Do consumers buy health insurance like they buy canned peas? Or should they? That's the big question market place advocates have been trying to answer now for more than a decade. The government and others have thrown gobs of money at this vexing problem trying to figure out the best combination of stars, bars and other symbols that will catch the shopper's eye.
The hope is that patients will also become good consumers, always choosing the best options whether it's a doctor, hospital, or an insurance policy. The danger is that if they don't, and things go wrong, they will be blamed for the bad outcomes. An ethicist I heard speak recently was troubled by all the emphasis on health care choice which she called simplistic market rhetoric. The emphasis on choice blames the victim for not reading the fine print when they have made a wrong one, she said.
That brings me to the problem of Medicare Advantage plans and the apparent wrong decisions millions of seniors are making. The Centers for Medicare and Medicaid Services (CMS), which runs the Medicare program, rates Medicare Advantage plans using a star system'the more the better. The stars supposedly offer clues about plan quality including whether plan members get timely screenings and vaccinations and how how quickly they respond to complaints. But a consulting firm, Avalere Health, did a little study and found that seniors choosing Medicare Advantage plans pick the ones with fewer stars, not more. Avalere said that nearly 50 percent of Medicare beneficiaries chose plans that merited only two or three stars. The number may be higher. CMS says that seniors pick plans based on costs and their ability to see a doctor they like, not ratings.
As someone who helped invent health plan ratings in a previous job, I've come to agree with that assessment, and that raises the fundamental question of how useful all these stars and bars are in the first place. To find out, I did a quick survey of the Medicare Advantage plans that are available in Manhattan where I live. There are 103 choices, way too many for the average senior to wade through and make an intelligent decision. Most people would throw up their hands and ask their best friends or run for the nearest insurance agent to help narrow the choices. That solution presents other problems which I will explore in later posts.

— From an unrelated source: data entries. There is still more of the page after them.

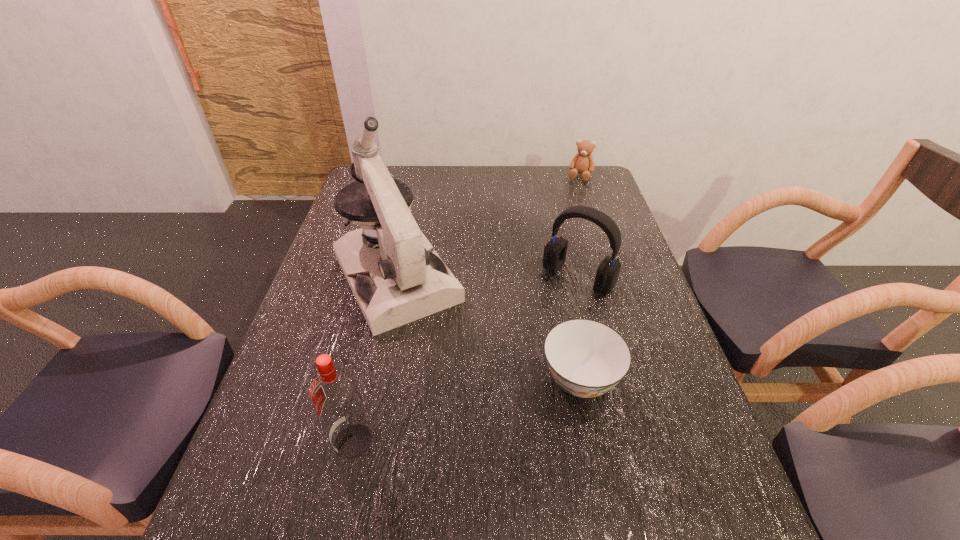 Identify the location of vacant space on the desktop that is between the fourth shortest object and the soup bowl and is positioned on the headband of the headset. (473, 408).

Locate an element on the screen. The image size is (960, 540). vacant space on the desktop that is between the fourth shortest object and the fourth farthest object and is positioned on the front-facing side of the teddy bear is located at coordinates 493,403.

The image size is (960, 540). I want to click on free space on the desktop that is between the vodka and the fourth farthest object and is positioned at the eyepiece of the microscope, so click(475, 408). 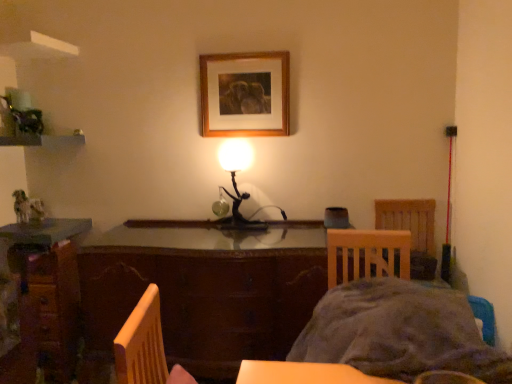 This screenshot has height=384, width=512. What do you see at coordinates (398, 332) in the screenshot?
I see `gray fabric bed at lower right` at bounding box center [398, 332].

What do you see at coordinates (412, 230) in the screenshot? This screenshot has width=512, height=384. I see `wooden chair at right` at bounding box center [412, 230].

Measure the distance between brown wooden table at center and camera.

6.17 feet.

Locate an element on the screen. The width and height of the screenshot is (512, 384). wooden picture frame at upper center is located at coordinates (245, 94).

What do you see at coordinates (245, 94) in the screenshot? The width and height of the screenshot is (512, 384). I see `wooden picture frame at upper center` at bounding box center [245, 94].

Locate an element on the screen. gray fabric bed at lower right is located at coordinates (398, 332).

Is metallic black lamp at center at the back of brown wooden table at center?

brown wooden table at center is not turned away from metallic black lamp at center.

Where is `table below the metallic black lamp at center (from the image's perspective)`? The image size is (512, 384). table below the metallic black lamp at center (from the image's perspective) is located at coordinates (206, 291).

Which of these two, brown wooden table at center or metallic black lamp at center, is wider?

brown wooden table at center is wider.

Which point is more forward, (87, 268) or (250, 150)?

The point (87, 268) is more forward.

In the scene shown: From a real-world perspective, which object rests below the other?

In real-world perspective, gray fabric bed at lower right is lower.

Between gray fabric bed at lower right and wooden chair at right, which one is positioned behind?

wooden chair at right is further from the camera.

Would you say wooden chair at right is part of gray fabric bed at lower right's contents?

No, wooden chair at right is not inside gray fabric bed at lower right.

Which of these two, gray fabric bed at lower right or wooden chair at right, is thinner?

gray fabric bed at lower right.

Image resolution: width=512 pixels, height=384 pixels. What are the coordinates of `desk on the left of brown wooden table at center` in the screenshot? It's located at (48, 294).

Does wooden desk at lower left have a larger size compared to brown wooden table at center?

No, wooden desk at lower left is not bigger than brown wooden table at center.

Is wooden desk at lower left positioned with its back to brown wooden table at center?

No, wooden desk at lower left is not facing the opposite direction of brown wooden table at center.

Is gray fabric bed at lower right in front of or behind wooden desk at lower left in the image?

Visually, gray fabric bed at lower right is located in front of wooden desk at lower left.

In the scene shown: From the image's perspective, which one is positioned lower, gray fabric bed at lower right or wooden desk at lower left?

wooden desk at lower left appears lower in the image.

Identify the location of bed on the right of wooden desk at lower left. The image size is (512, 384). (398, 332).

Considering the positions of objects gray fabric bed at lower right and wooden desk at lower left in the image provided, who is more to the right, gray fabric bed at lower right or wooden desk at lower left?

Positioned to the right is gray fabric bed at lower right.

Between point (226, 160) and point (7, 260), which one is positioned in front?

The point (7, 260) is closer to the camera.

From the picture: Does metallic black lamp at center have a lesser height compared to wooden desk at lower left?

Yes, metallic black lamp at center is shorter than wooden desk at lower left.

From a real-world perspective, between metallic black lamp at center and wooden desk at lower left, who is vertically lower?

In real-world perspective, wooden desk at lower left is lower.

In order to click on desk lying on the left of metallic black lamp at center in this screenshot , I will do `click(48, 294)`.

Does wooden chair at right have a smaller size compared to wooden picture frame at upper center?

Actually, wooden chair at right might be larger than wooden picture frame at upper center.

Considering the positions of objects wooden chair at right and wooden picture frame at upper center in the image provided, who is more to the right, wooden chair at right or wooden picture frame at upper center?

Positioned to the right is wooden chair at right.

I want to click on picture frame on the left of wooden chair at right, so click(245, 94).

Is wooden desk at lower left at the back of brown wooden table at center?

No, brown wooden table at center is not facing the opposite direction of wooden desk at lower left.

Is the depth of brown wooden table at center greater than that of wooden desk at lower left?

No.

You are a GUI agent. You are given a task and a screenshot of the screen. Output one action in this format:
    pyautogui.click(x=<x>, y=<y>)
    Task: Click on the table in front of the wooden desk at lower left
    
    Given the screenshot: What is the action you would take?
    pyautogui.click(x=206, y=291)

Image resolution: width=512 pixels, height=384 pixels. I want to click on lamp above the brown wooden table at center (from the image's perspective), so click(x=236, y=184).

Locate an element on the screen. Image resolution: width=512 pixels, height=384 pixels. bed that appears below the wooden chair at right (from a real-world perspective) is located at coordinates (398, 332).

Looking at the image, which one is located further to metallic black lamp at center, wooden desk at lower left or brown wooden table at center?

wooden desk at lower left is further to metallic black lamp at center.

Considering their positions, is wooden picture frame at upper center positioned further to brown wooden table at center than wooden desk at lower left?

Based on the image, wooden picture frame at upper center appears to be further to brown wooden table at center.

Based on their spatial positions, is gray fabric bed at lower right or wooden picture frame at upper center further from metallic black lamp at center?

gray fabric bed at lower right.

Looking at the image, which one is located further to wooden chair at right, wooden desk at lower left or wooden picture frame at upper center?

The object further to wooden chair at right is wooden desk at lower left.

Which object lies further to the anchor point metallic black lamp at center, brown wooden table at center or wooden chair at right?

wooden chair at right is positioned further to the anchor metallic black lamp at center.

When comparing their distances from metallic black lamp at center, does wooden desk at lower left or wooden chair at right seem further?

wooden desk at lower left lies further to metallic black lamp at center than the other object.

Considering their positions, is brown wooden table at center positioned further to metallic black lamp at center than wooden picture frame at upper center?

Among the two, brown wooden table at center is located further to metallic black lamp at center.

Looking at the image, which one is located further to wooden desk at lower left, metallic black lamp at center or brown wooden table at center?

The object further to wooden desk at lower left is metallic black lamp at center.

You are a GUI agent. You are given a task and a screenshot of the screen. Output one action in this format:
    pyautogui.click(x=<x>, y=<y>)
    Task: Click on the chair that lies between wooden picture frame at upper center and brown wooden table at center from top to bottom
    The width and height of the screenshot is (512, 384).
    Given the screenshot: What is the action you would take?
    pyautogui.click(x=412, y=230)

In order to click on lamp situated between brown wooden table at center and wooden chair at right from left to right in this screenshot , I will do `click(236, 184)`.

Where is `picture frame between wooden desk at lower left and gray fabric bed at lower right in the horizontal direction`? The image size is (512, 384). picture frame between wooden desk at lower left and gray fabric bed at lower right in the horizontal direction is located at coordinates point(245,94).

The width and height of the screenshot is (512, 384). Find the location of `table between wooden desk at lower left and wooden chair at right from left to right`. table between wooden desk at lower left and wooden chair at right from left to right is located at coordinates (206, 291). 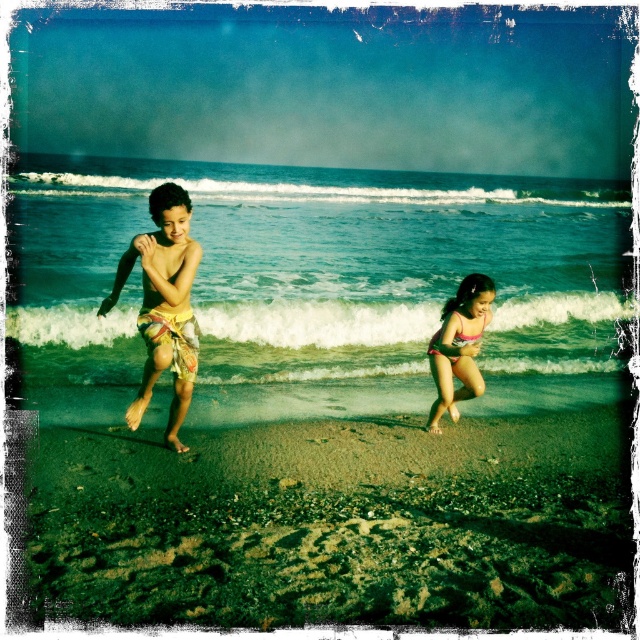 You are a photographer standing at the center of the beach, wanting to capture both the yellow patterned sarong at left and the pink fabric swimsuit at right in a single photo. Given that your camera has a maximum horizontal field of view of 2 meters, can you fit both objects in the frame without moving?

The yellow patterned sarong at left and pink fabric swimsuit at right are 2.65 meters apart from each other. Since the camera can only capture 2 meters horizontally, the distance between them exceeds the camera capabilities. Therefore, you cannot fit both in the frame without moving.

You are a photographer trying to capture a photo of the pink fabric swimsuit at right and the brown sandy beach at lower center. Which object should you focus on first if you want to include both in the same frame without moving the camera?

The brown sandy beach at lower center is positioned under the pink fabric swimsuit at right, so you should focus on the pink fabric swimsuit at right first since it is closer to the camera.

You are a photographer trying to capture the beach scene. You need to ensure that the blue water at center and the yellow patterned sarong at left are both visible in your shot. Based on their heights, which object will appear taller in the photo?

The blue water at center will appear taller in the photo because it has a greater height compared to the yellow patterned sarong at left. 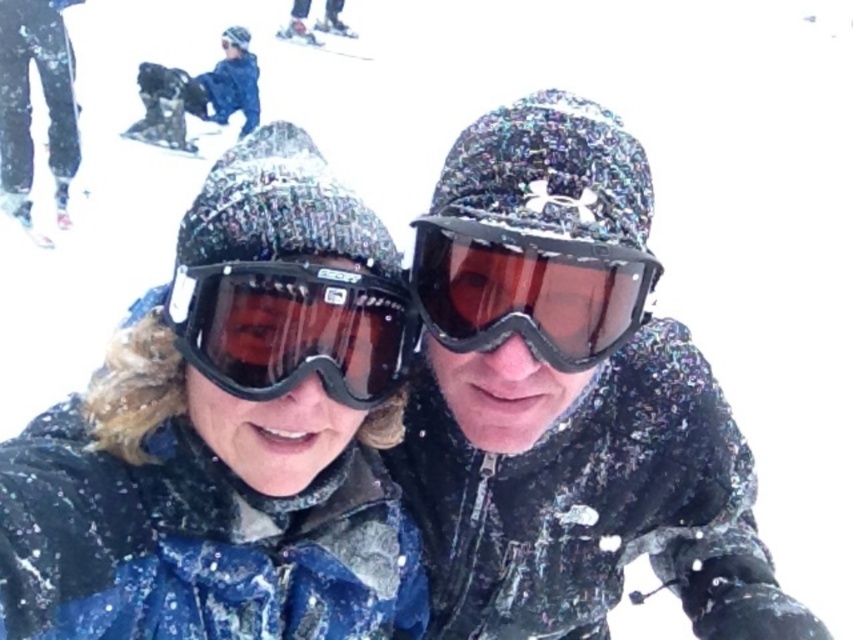 Question: Is matte black goggles at center to the left of matte black ski at left from the viewer's perspective?

Choices:
 (A) no
 (B) yes

Answer: (A)

Question: Considering the real-world distances, which object is farthest from the matte black ski at left?

Choices:
 (A) transparent plastic goggles at center
 (B) blue snowboard at upper left

Answer: (A)

Question: Which point is farther from the camera taking this photo?

Choices:
 (A) (289, 396)
 (B) (294, 40)

Answer: (B)

Question: Which point is closer to the camera?

Choices:
 (A) blue snowboard at upper left
 (B) transparent plastic goggles at center
 (C) matte blue jacket at center
 (D) matte black goggles at center

Answer: (C)

Question: Does transparent plastic goggles at center appear on the left side of matte black ski at left?

Choices:
 (A) yes
 (B) no

Answer: (B)

Question: Does matte black goggles at center have a smaller size compared to matte black ski at left?

Choices:
 (A) no
 (B) yes

Answer: (B) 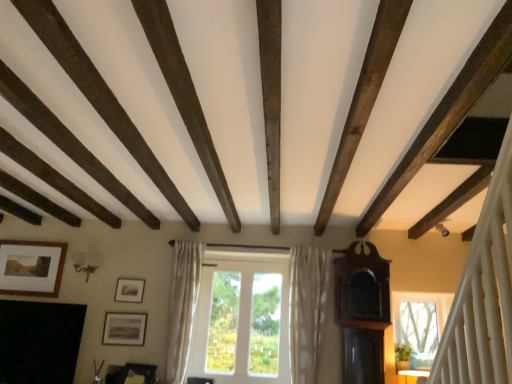 Question: Is there a large distance between matte silver picture frame at center-left, which is the 2th picture frame from bottom to top, and white glass window at center?

Choices:
 (A) yes
 (B) no

Answer: (B)

Question: Is matte silver picture frame at center-left, which is the 2th picture frame from bottom to top, positioned behind white glass window at center?

Choices:
 (A) yes
 (B) no

Answer: (A)

Question: From the image's perspective, would you say matte silver picture frame at center-left, which is the 2th picture frame from bottom to top, is shown under white glass window at center?

Choices:
 (A) yes
 (B) no

Answer: (B)

Question: Is the surface of matte silver picture frame at center-left, acting as the 2th picture frame starting from the top, in direct contact with white glass window at center?

Choices:
 (A) no
 (B) yes

Answer: (A)

Question: Does matte silver picture frame at center-left, which is the 2th picture frame from bottom to top, have a greater width compared to white glass window at center?

Choices:
 (A) yes
 (B) no

Answer: (B)

Question: In the image, is white sheer curtain at center, the first curtain from the left, positioned in front of or behind white glass window at center?

Choices:
 (A) front
 (B) behind

Answer: (A)

Question: From a real-world perspective, is white sheer curtain at center, the first curtain from the left, above or below white glass window at center?

Choices:
 (A) below
 (B) above

Answer: (B)

Question: Based on their sizes in the image, would you say white sheer curtain at center, the second curtain positioned from the right, is bigger or smaller than white glass window at center?

Choices:
 (A) big
 (B) small

Answer: (A)

Question: From their relative heights in the image, would you say white sheer curtain at center, the second curtain positioned from the right, is taller or shorter than white glass window at center?

Choices:
 (A) short
 (B) tall

Answer: (B)

Question: Is point (182, 345) closer or farther from the camera than point (309, 273)?

Choices:
 (A) closer
 (B) farther

Answer: (A)

Question: In terms of width, does white sheer curtain at center, the second curtain positioned from the right, look wider or thinner when compared to white dotted fabric curtain at center, which is the 2th curtain from left to right?

Choices:
 (A) thin
 (B) wide

Answer: (A)

Question: Relative to white dotted fabric curtain at center, marked as the 1th curtain in a right-to-left arrangement, is white sheer curtain at center, the first curtain from the left, in front or behind?

Choices:
 (A) behind
 (B) front

Answer: (A)

Question: From the image's perspective, is white sheer curtain at center, the second curtain positioned from the right, positioned above or below white dotted fabric curtain at center, which is the 2th curtain from left to right?

Choices:
 (A) above
 (B) below

Answer: (A)

Question: Is wooden picture frame at lower center spatially inside wooden framed picture at upper left, the 3th picture frame when ordered from right to left, or outside of it?

Choices:
 (A) inside
 (B) outside

Answer: (B)

Question: Looking at their shapes, would you say wooden picture frame at lower center is wider or thinner than wooden framed picture at upper left, the first picture frame when ordered from top to bottom?

Choices:
 (A) wide
 (B) thin

Answer: (A)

But if seniors decide to examine the ratings, they still may make their decisions based on price and the plan's network of doctors. To use the quality ratings, they'd first have to decide which rating factors were most important to them'screening tests, chronic care management, how the plan responds to complaints, how responsive it is when members need care. That's tough. If you've already had timely screenings, why do you care how good the plan is at making sure other people get them? The way plan representatives talk to customers on the phone may be important.
Once you make those decisions and start inspecting the stars, you run smack into another problem. Many of the plans have the same ratings. Looking at the stars that summarize all of the quality dimensions, I find that Aetna's standard plan HMO rates three stars but so does its value plan HMO. So does GHI's PPO II and Healthfirst's 65 Plus Plan HMO. And how much better are these plans than the Fidelis Medicare Advantage Part B Reduction HMO-POS, or for that matter, Aetna's standard plan PPO? They merit three and a half stars. Then there are a slew of plans for which there is too little information to rate.' That would turn a shopper off right there.
In sum, there are a lot of problems with Medicare's ratings and seniors know that. CMS says it is going to reassess them, and there will be updated info out in the fall. Down the road the better plans will get bonus payments from the government. That, too, raises another question. Will the plans really be that good, or will they simply be teaching to the test?